Hi everyone,
we have been discussing sanitizing and publishing our web server logs for quite a while now. The idea is to remove all potentially sensitive parts from the logs, publish them in monthly tarballs on the metrics website, and analyze them for top visited pages, top downloaded packages, etc. See the tickets #1641 and #2489 for details.
Here's a suggested sanitizing procedure for our web logs, which are in Apache's combined log format:
- Ignore everything except GET requests. - Ignore all requests that resulted in a 404 status code. - Rewrite log lines so that they only contain the following fields: - IP address 0.0.0.0 for HTTP request or 0.0.0.1 for HTTPS requests (as logged by our Apache configuration), - the request date (with the time part set to 00:00:00), - the requested URL (cut off at the first encountered "?"), - the HTTP version, - the server's HTTP status code, and - the size of the returned object. - Write all lines from a given virtual host and day to a single output file. - Sort the output file alphanumerically to conceal the original order of requests.

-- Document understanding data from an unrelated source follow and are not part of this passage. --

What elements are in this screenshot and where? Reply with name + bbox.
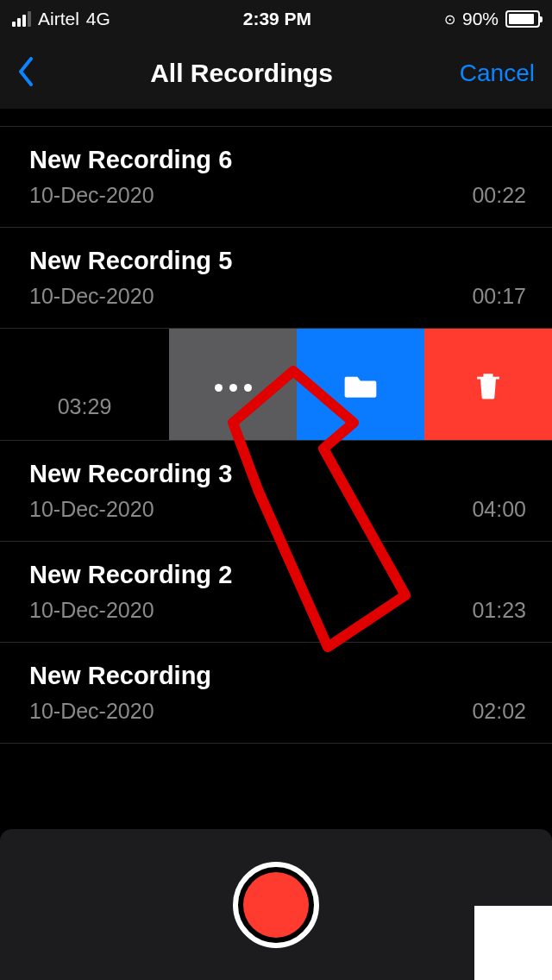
- chevron-left-icon: [17, 57, 34, 86]
- network-label: 4G: [86, 9, 110, 29]
- cancel-button[interactable]: Cancel: [431, 60, 535, 87]
- recording-date: 10-Dec-2020: [29, 497, 154, 522]
- recording-date: 10-Dec-2020: [29, 598, 154, 623]
- status-bar: Airtel 4G 2:39 PM ⊙ 90%: [0, 0, 552, 38]
- folder-icon: [342, 366, 380, 404]
- recording-title: New Recording 3: [29, 460, 526, 488]
- nav-bar: All Recordings Cancel: [0, 38, 552, 109]
- recording-list: New Recording 6 10-Dec-2020 00:22 New Re…: [0, 126, 552, 744]
- recording-title: New Recording: [29, 662, 526, 690]
- swipe-delete-button[interactable]: [424, 329, 552, 440]
- recording-duration: 03:29: [58, 394, 112, 419]
- rotation-lock-icon: ⊙: [444, 11, 455, 28]
- record-button[interactable]: [233, 862, 319, 948]
- battery-percent: 90%: [462, 9, 499, 29]
- status-left: Airtel 4G: [12, 9, 110, 29]
- recording-duration: 02:02: [472, 699, 526, 724]
- recording-date: 10-Dec-2020: [29, 284, 154, 309]
- back-button[interactable]: [17, 57, 52, 90]
- status-right: ⊙ 90%: [444, 9, 540, 29]
- swipe-move-button[interactable]: [297, 329, 424, 440]
- recording-duration: 01:23: [472, 598, 526, 623]
- svg-rect-1: [490, 381, 492, 394]
- recording-row[interactable]: New Recording 10-Dec-2020 02:02: [0, 643, 552, 744]
- recording-title: New Recording 6: [29, 146, 526, 174]
- signal-icon: [12, 11, 31, 27]
- recording-duration: 04:00: [472, 497, 526, 522]
- recording-row[interactable]: New Recording 5 10-Dec-2020 00:17: [0, 228, 552, 329]
- carrier-label: Airtel: [38, 9, 79, 29]
- recording-title: New Recording 2: [29, 561, 526, 589]
- recording-date: 10-Dec-2020: [29, 699, 154, 724]
- recording-row-swiped[interactable]: 03:29: [0, 329, 552, 441]
- recording-duration: 00:22: [472, 183, 526, 208]
- recording-row[interactable]: New Recording 2 10-Dec-2020 01:23: [0, 542, 552, 643]
- trash-icon: [469, 366, 507, 404]
- swiped-visible-area: 03:29: [0, 329, 169, 440]
- svg-rect-0: [484, 381, 486, 394]
- recording-row[interactable]: New Recording 3 10-Dec-2020 04:00: [0, 441, 552, 542]
- status-time: 2:39 PM: [243, 9, 311, 29]
- recording-title: New Recording 5: [29, 247, 526, 275]
- white-overlay-square: [474, 906, 552, 980]
- page-title: All Recordings: [150, 59, 333, 88]
- swipe-more-button[interactable]: [169, 329, 297, 440]
- swipe-actions: [169, 329, 552, 440]
- record-bar: [0, 829, 552, 980]
- record-icon: [243, 872, 309, 938]
- recording-date: 10-Dec-2020: [29, 183, 154, 208]
- recording-row[interactable]: New Recording 6 10-Dec-2020 00:22: [0, 126, 552, 228]
- recording-duration: 00:17: [472, 284, 526, 309]
- battery-icon: [505, 10, 540, 28]
- ellipsis-icon: [215, 384, 252, 392]
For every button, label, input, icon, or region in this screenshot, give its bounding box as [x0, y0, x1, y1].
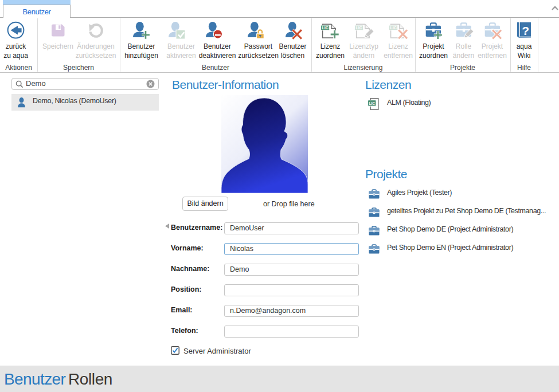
- svg-text:?: ?: [522, 24, 529, 37]
- svg-text:LIC: LIC: [390, 26, 396, 30]
- svg-text:LIC: LIC: [369, 101, 376, 105]
- svg-text:LIC: LIC: [322, 26, 328, 30]
- svg-text:LIC: LIC: [355, 26, 362, 30]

Here's a sample sanitized log file for www.torproject.org from May 1, 2009 (462K):
http://freehaven.net/~karsten/volatile/www.torproject.org-access.log-2009050...
Is there still anything sensitive in that log file that we should remove? For example: - Do the logs reveal how many pages were cached already on the requestor's site (e.g. as repeat accesses)? Note that log files are sorted before being published. - Are there other concerns about making these sanitized log files publicly available?
Are the decisions to remove parts from the logs reasonable? In particular: - Do we have to take out all requests with 404 status codes? Some of these requests for non-existing URLs contain typos which may not be safe to make public. Should we instead put in some placeholder for the URL part and keep the 404 lines to know how many 404's we have per day? - Is there any good reason to keep the portion of a URL after a "?"? - Is it possible to leave some part of Referers in the logs that helps us figure out where our traffic originates and what search terms people use to find us? - Can we resolve client IP addresses to country codes and include those in the logs instead of our 0.0.0.0/0.0.0.1 code for HTTP/HTTPS? How would we handle countries with only a few users per day, e.g., should there be a threshold below which we consider requests to come from "a country with less than XY users?"
Thanks, Karsten
On Thursday, August 25, 2011 04:08:00 Karsten Loesing wrote:
we have been discussing sanitizing and publishing our web server logs for quite a while now. The idea is to remove all potentially sensitive parts from the logs, publish them in monthly tarballs on the metrics website, and analyze them for top visited pages, top downloaded packages, etc. See the tickets #1641 and #2489 for details.
My concern is that we have the data at all. We shouldn't have any sensitive information logged on the webservers. Therefore sanitizing the logs should not be necessary. I would like to replace the current 0.0.0.0/0.0.0.1 scheme with a geoip lookup and just log the country code in place of the IP address. Apache can do this on the fly between request and the log entry.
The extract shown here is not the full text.